Paul Goble
Staunton, Apr. 12 – After experts say Moscow will have to allow tens of thousands of immigrant workers to enter Russia every year for decades or face demographic decline, opposition to such migration has intensified, with one commentator arguing that Russia must rely on its own resources lest the West use these immigrants to spark revolts against Moscow.
For most of the last two decades, workers coming into Russia from other former Soviet republics have kept the overall population of that country from declining. Now, experts say, that influx will be needed for the rest of the 21st century to prevent that decline from turning into a free fall.
Many Russians are alarmed not only because they see this influx reducing the Russianness of Russia, possibly setting the stage for a repeat of 1991, but also because they believe that the immigrants are responsible for bringing disease and violent crime into the country.
(For background, see kasparov.ru/material.php?id=6438F5DA5EDBA, nazaccent.ru/content/40376-demografy-rasskazali-skolko-migrantov-nuzhno-privlech-dlya-sohraneniya-chislennosti-naseleniya.html, nakanune.ru/articles/120661/, iarex.ru/news/93992.html, vz.ru/society/2023/4/11/1206938.html and versia.ru/sredneaziatskim-migrantam-ishhut-zamenu.)
Because the extensive development of the economy the Kremlin favors requires additional workers, the Russian government has sought to counter such fears even though many of its members likely feel much the same way. But now one writer has come up with a charge about immigrants the Kremlin is likely to find it more difficult to dismiss.
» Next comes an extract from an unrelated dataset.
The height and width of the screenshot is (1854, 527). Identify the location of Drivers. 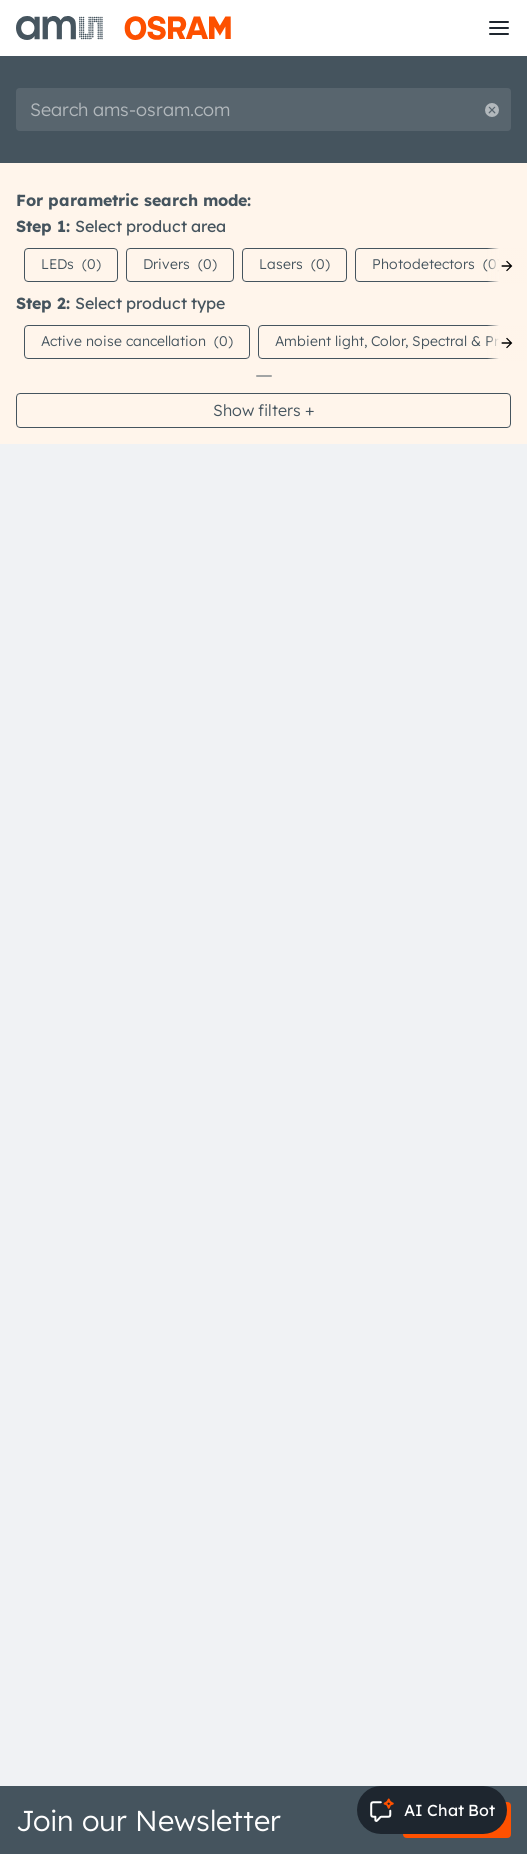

In a commentary for Stoletiye, Valery Panov says that it is long past time for Russians to recognize what is really going on. According to him, the West is promoting immigration to Russia so as to form ethnic ghettoes in major Russian cities that will arm themselves and then destabilize Russia (stoletie.ru/tekuschiiy_moment/a_v_moskvu_jemu_ne_za_pesnami_119.htm).
Statistics show, he continues, that immigrants who get citizenship want to arm themselves and say they will use the weapons to defend not Russia but their communities, which Panov argues, reflect the anti-Russian attitudes the West has promoted in the former union republics of the USSR.
Russia needs to take steps to prevent such immigrants from arriving and doing what the West wants, Panov concludes. Otherwise, the future for Russia will be bleak indeed.